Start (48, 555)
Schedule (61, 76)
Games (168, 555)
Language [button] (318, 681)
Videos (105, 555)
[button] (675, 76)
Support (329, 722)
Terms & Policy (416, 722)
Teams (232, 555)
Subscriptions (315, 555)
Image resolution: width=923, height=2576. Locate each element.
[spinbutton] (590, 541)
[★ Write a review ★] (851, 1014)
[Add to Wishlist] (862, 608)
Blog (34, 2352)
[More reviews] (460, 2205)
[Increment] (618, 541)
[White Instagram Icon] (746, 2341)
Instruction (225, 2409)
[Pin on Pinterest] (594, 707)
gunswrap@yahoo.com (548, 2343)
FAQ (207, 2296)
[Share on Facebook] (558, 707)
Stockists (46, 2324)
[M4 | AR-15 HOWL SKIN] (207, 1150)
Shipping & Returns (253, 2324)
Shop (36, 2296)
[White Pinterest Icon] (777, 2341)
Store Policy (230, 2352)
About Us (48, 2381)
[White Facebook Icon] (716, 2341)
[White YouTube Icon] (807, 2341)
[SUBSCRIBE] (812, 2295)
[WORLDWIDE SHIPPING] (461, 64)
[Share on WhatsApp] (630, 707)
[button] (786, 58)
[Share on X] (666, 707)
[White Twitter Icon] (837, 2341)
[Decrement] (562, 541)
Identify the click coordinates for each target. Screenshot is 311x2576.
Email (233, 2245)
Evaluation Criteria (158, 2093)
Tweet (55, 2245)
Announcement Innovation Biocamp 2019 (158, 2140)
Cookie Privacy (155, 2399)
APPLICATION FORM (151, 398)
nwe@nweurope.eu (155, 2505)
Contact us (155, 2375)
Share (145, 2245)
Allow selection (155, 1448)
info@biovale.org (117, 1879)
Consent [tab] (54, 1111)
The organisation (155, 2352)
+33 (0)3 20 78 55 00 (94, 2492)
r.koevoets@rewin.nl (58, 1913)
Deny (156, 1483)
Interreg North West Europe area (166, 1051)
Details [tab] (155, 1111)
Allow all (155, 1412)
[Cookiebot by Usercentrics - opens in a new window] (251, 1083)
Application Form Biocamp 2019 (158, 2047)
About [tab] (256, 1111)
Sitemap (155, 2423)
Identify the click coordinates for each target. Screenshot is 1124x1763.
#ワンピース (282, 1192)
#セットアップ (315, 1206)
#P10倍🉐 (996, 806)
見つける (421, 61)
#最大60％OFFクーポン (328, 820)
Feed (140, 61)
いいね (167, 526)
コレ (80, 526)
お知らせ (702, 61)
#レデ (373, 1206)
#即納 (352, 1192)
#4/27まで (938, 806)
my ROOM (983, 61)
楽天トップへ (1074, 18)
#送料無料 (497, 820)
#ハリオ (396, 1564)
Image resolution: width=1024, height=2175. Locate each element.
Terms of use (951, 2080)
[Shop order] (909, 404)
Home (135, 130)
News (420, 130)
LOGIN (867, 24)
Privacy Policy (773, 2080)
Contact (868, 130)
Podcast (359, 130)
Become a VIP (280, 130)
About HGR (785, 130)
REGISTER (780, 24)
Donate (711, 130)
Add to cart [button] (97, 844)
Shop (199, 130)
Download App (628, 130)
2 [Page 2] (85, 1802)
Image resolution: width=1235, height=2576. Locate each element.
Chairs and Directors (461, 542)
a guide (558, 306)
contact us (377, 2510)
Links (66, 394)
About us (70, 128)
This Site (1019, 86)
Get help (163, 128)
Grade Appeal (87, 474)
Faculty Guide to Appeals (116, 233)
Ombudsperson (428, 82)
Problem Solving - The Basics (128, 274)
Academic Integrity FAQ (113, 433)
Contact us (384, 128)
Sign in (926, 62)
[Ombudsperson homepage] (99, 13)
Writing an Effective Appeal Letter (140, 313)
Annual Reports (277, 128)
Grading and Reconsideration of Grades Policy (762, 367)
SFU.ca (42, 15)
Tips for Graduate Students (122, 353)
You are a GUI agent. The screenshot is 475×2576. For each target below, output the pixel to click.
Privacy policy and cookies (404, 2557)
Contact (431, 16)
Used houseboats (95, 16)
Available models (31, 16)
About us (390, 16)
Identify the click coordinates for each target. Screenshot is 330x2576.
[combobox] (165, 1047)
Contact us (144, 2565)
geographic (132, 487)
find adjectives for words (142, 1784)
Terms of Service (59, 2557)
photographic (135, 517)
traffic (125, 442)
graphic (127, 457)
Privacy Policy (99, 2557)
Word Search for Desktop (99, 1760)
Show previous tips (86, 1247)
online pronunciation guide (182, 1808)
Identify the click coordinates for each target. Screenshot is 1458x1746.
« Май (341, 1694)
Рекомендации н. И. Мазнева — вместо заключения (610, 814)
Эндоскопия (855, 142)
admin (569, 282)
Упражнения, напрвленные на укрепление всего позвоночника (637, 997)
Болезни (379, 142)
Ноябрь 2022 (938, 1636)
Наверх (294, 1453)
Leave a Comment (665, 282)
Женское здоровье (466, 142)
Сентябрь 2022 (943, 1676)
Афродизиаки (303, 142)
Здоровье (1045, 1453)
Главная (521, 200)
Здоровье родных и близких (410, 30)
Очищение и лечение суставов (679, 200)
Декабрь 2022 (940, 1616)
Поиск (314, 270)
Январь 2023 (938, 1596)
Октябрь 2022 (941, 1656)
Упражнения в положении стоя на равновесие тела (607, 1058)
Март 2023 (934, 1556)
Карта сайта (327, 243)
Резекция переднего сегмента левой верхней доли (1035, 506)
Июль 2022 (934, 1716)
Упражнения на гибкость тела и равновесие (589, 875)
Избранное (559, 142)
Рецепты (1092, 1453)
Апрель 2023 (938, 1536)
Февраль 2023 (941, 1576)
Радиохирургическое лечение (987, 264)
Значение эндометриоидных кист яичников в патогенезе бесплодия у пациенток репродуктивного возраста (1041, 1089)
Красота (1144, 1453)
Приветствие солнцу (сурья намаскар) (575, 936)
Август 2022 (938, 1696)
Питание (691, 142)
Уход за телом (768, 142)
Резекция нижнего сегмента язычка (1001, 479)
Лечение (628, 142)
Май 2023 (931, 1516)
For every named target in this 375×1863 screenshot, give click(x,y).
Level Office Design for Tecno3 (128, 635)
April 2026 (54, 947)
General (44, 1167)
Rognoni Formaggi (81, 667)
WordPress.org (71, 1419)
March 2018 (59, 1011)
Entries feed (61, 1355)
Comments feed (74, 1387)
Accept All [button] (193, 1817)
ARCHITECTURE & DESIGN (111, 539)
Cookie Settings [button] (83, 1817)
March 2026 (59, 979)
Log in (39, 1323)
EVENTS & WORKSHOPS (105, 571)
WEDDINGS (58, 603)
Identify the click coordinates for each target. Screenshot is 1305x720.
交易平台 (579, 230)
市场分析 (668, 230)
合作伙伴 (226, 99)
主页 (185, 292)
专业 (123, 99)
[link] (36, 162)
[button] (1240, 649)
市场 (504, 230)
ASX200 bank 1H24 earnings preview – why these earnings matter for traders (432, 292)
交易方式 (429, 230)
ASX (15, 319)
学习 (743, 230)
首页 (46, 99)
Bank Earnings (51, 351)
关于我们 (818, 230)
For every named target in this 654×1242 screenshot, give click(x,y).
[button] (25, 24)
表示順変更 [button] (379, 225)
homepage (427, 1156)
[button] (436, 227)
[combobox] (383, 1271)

- [TASK ITEM]:
Wherever the string "Terms" occurs in the records above, copy that line.

- [ANSWER TO THE EXERCISE]:
Terms & Policy (416, 722)
Terms of use (951, 2080)
Terms of Service (59, 2557)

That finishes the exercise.